In connection with past financing activity, we have issued convertible preferred stock and warrants to purchase our common stock. The exercise of some or all of the outstanding warrants to purchase our common stock or the conversion of some or all of the outstanding Series A Preferred Stock may dilute the ownership interests of our shareholders. Any sales of our common stock issuable upon the exercise of the warrants or conversion of the Series A Preferred Stock could adversely affect prevailing market prices of our common stock. In addition, the anticipated exercise of the warrants or conversion of the Series A Preferred Stock could depress the price of our common stock, which in turn may result in the value of our common stock declining significantly.
We have never paid dividends on our common stock, and we do not anticipate paying any cash dividends in the foreseeable future.
We have never declared or paid dividends on our common stock, nor do we anticipate paying any cash dividends for the foreseeable future. We currently intend to retain future earnings, if any, to finance the operations and expansion of our business. Any future determination to pay cash dividends will be at the discretion of our Board of Directors and will be dependent upon our earnings, financial condition, operating results, capital requirements, a capital structure strategy and other factors as deemed necessary by our Board of Directors.

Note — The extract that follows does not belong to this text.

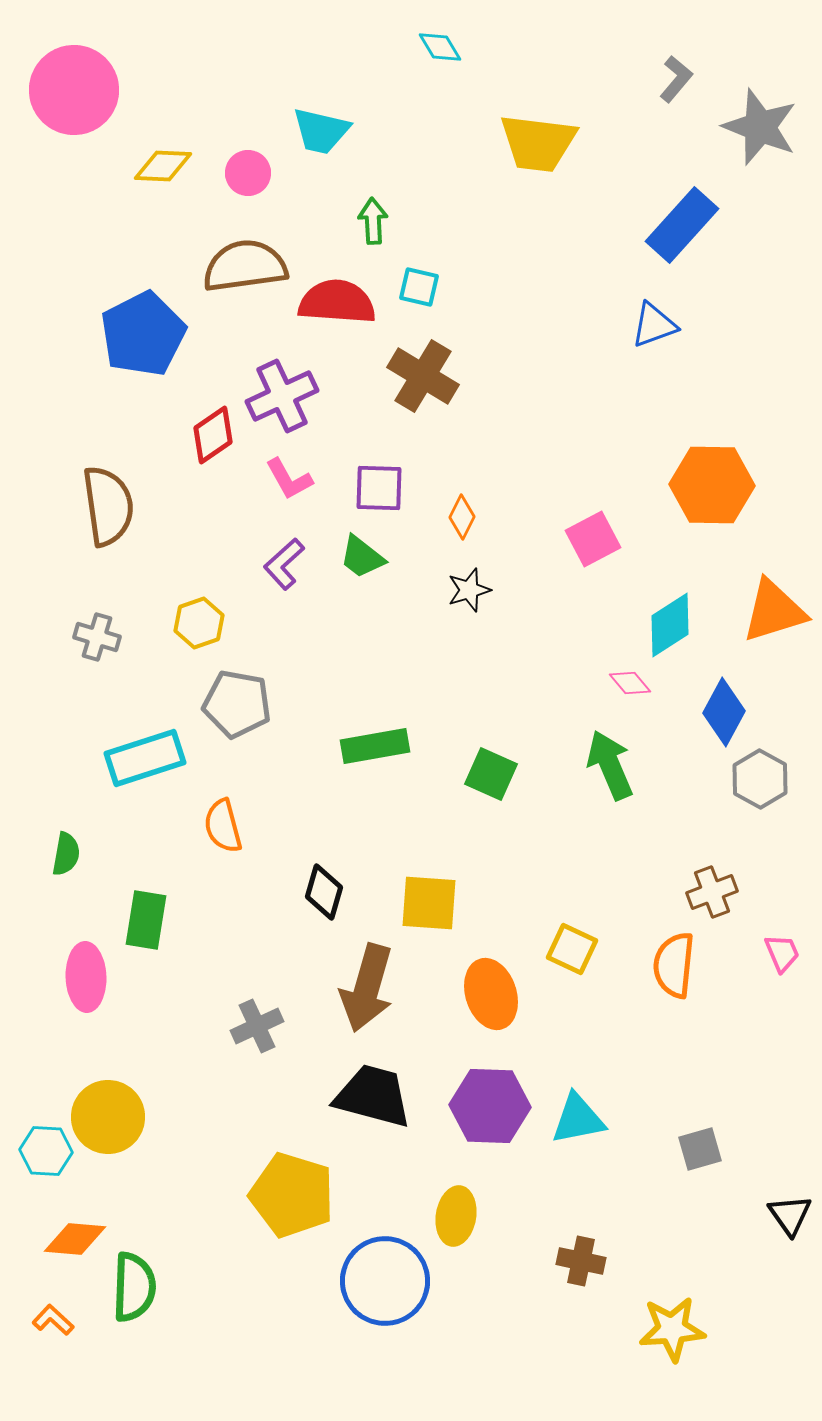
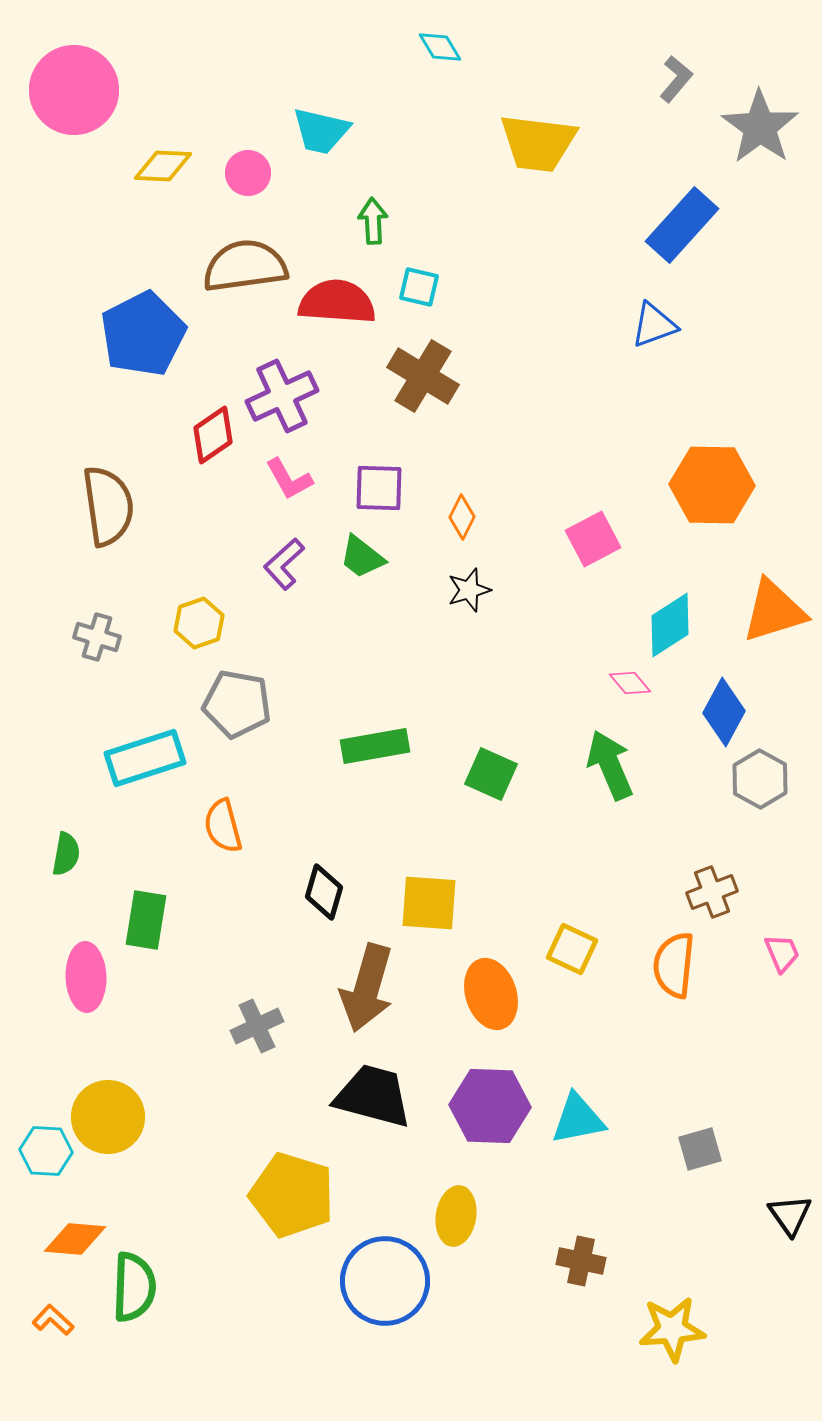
gray star at (760, 127): rotated 14 degrees clockwise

The elimination of monetary liability against our directors under Delaware law and the existence of indemnification rights held by our directors and officers may result in substantial expenditures by the Company and may discourage lawsuits against our directors and officers.

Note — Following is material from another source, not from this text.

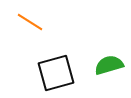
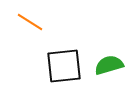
black square: moved 8 px right, 7 px up; rotated 9 degrees clockwise
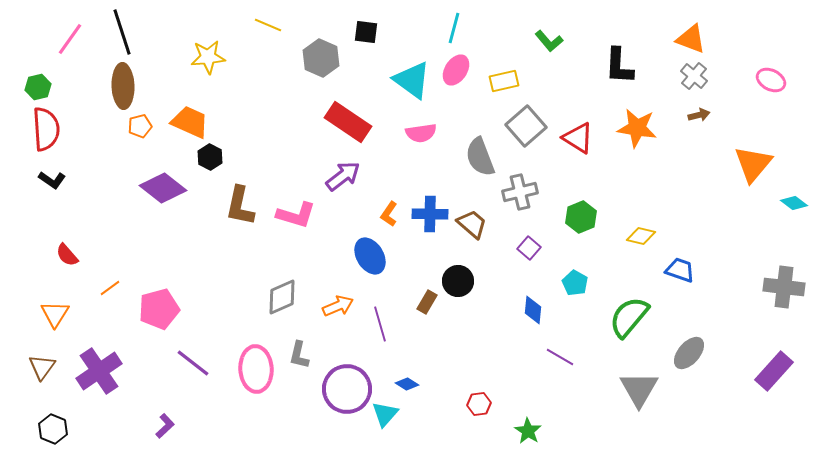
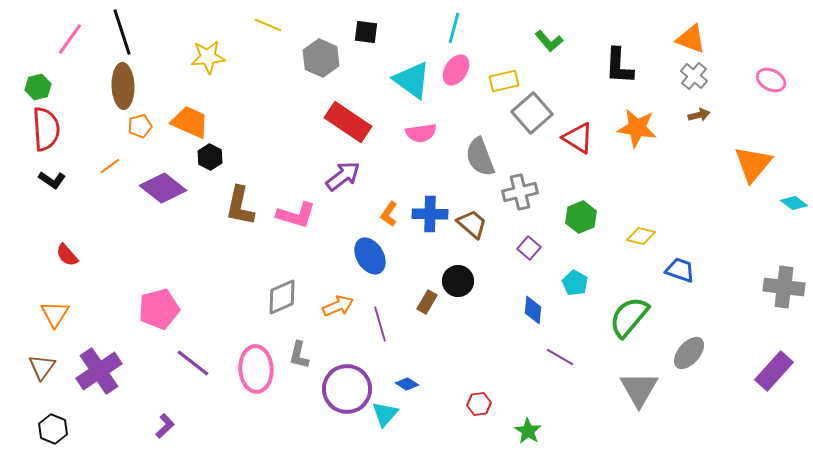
gray square at (526, 126): moved 6 px right, 13 px up
orange line at (110, 288): moved 122 px up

Our Certificate of Incorporation eliminates the personal liability of our directors to the Company and our shareholders for damages for breach of fiduciary duty as a director to the extent permissible under Delaware law. Further, our Bylaws provide that we are obligated to indemnify any of our directors or officers to the fullest extent authorized by Delaware law and, subject to certain conditions, advance the expenses incurred by any director or officer in defending any action, suit or proceeding prior to its final disposition. Those indemnification obligations could result in the Company incurring substantial expenditures to cover the cost of settlement or damage awards against our directors or officers, which we may be unable to recoup. These provisions and resultant costs may also discourage us from bringing a lawsuit against any of our current or former directors or officers for breaches of their fiduciary duties, and may similarly discourage the filing of derivative litigation by our shareholders against our directors and officers even though such actions, if successful, might otherwise benefit us or our shareholders.